Business

Michael Kors floored by slowing growth

The torrid growth at Michael Kors is slowing — and investors have been left holding the bag.

Shares of the red-hot fashion house — whose namesake founder and designer built his fame as a judge for TV’s “Project Runway” — slid 5.9 percent, to $77.01, on Monday after execs warned that sales are slowing and margins could shrink this year.

CEO John Idol blamed the margin shrink, in part, on heavy investments in European expansion, which the company had also cited in May when it ratcheted down expectations.

But Idol also admitted that the brand was forced to slash prices on a surplus of fall clothing and handbags that had hit stores too early.

“That didn’t work for us,” Idol told analysts on a Monday conference call.

With demand for the company’s “affordable luxury” decelerating amid broad consumer malaise, Idol warned the company’s gross margins could fall by half a percentage point this year.

Michael Kors has taken credit for stealing shoppers away from its older rival, Coach, as it has posted same-store sales gains of more than 40 percent in most quarters since it went public in December 2011.

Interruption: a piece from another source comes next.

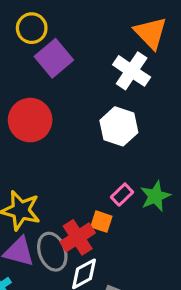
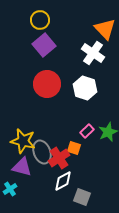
yellow circle: (32, 28) -> (40, 20), moved
red circle: (30, 120) -> (47, 84), moved
gray ellipse: (52, 252) -> (42, 152), moved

But now, the brand sees same-store sales up in the high teens for the rest of the year.

Kors is suffering because it has tried to be “everything for everybody,” says Robin Lewis, a retail analyst who has long warned of a coming slowdown.

While Kors handbags have been showing up at T.J. Maxx, true luxury brands like Louis Vuitton have always carefully controlled inventory, even if it means destroying unsold merchandise at season’s end, Lewis noted.